Data shown:
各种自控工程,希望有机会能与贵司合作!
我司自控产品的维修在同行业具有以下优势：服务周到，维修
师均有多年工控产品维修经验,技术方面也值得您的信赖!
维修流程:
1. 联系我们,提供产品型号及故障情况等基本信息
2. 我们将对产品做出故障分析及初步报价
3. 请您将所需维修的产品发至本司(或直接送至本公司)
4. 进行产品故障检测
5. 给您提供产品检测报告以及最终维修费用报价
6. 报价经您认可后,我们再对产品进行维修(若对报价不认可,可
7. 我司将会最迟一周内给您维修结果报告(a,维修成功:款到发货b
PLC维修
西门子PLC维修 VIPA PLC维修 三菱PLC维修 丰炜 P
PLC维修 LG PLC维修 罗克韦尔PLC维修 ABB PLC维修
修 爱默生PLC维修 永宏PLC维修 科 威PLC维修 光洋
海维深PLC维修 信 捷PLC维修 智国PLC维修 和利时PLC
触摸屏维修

...

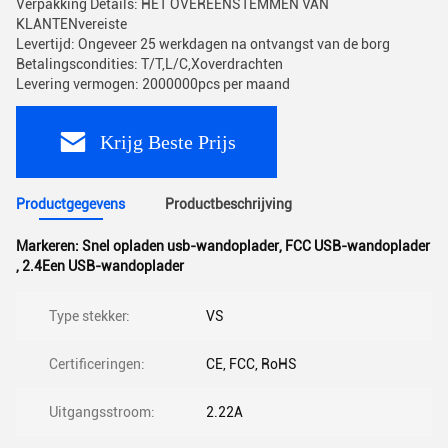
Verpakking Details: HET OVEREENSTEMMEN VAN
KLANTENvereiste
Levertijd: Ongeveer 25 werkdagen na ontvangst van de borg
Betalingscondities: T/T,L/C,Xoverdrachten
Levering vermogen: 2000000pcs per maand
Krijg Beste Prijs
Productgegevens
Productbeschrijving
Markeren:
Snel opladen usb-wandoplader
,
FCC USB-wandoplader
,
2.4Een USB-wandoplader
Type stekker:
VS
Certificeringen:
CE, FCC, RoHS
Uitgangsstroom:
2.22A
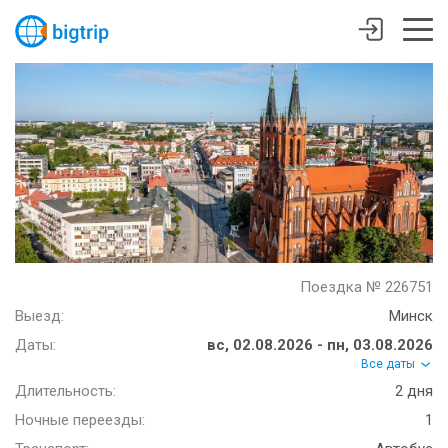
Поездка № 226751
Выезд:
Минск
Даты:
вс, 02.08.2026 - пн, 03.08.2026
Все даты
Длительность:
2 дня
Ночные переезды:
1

...

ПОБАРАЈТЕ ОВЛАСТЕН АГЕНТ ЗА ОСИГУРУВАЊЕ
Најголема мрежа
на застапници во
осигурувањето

Try it: Take exactly the lines from the one containing "各种自控工程,希望有机会能与贵司合作!" through the one containing "PLC维修 LG PLC维修 罗克韦尔PLC维修 ABB PLC维修" in the data above, and output them with nothing added.

Exercise answer:
各种自控工程,希望有机会能与贵司合作!
我司自控产品的维修在同行业具有以下优势：服务周到，维修
师均有多年工控产品维修经验,技术方面也值得您的信赖!
维修流程:
1. 联系我们,提供产品型号及故障情况等基本信息
2. 我们将对产品做出故障分析及初步报价
3. 请您将所需维修的产品发至本司(或直接送至本公司)
4. 进行产品故障检测
5. 给您提供产品检测报告以及最终维修费用报价
6. 报价经您认可后,我们再对产品进行维修(若对报价不认可,可
7. 我司将会最迟一周内给您维修结果报告(a,维修成功:款到发货b
PLC维修
西门子PLC维修 VIPA PLC维修 三菱PLC维修 丰炜 P
PLC维修 LG PLC维修 罗克韦尔PLC维修 ABB PLC维修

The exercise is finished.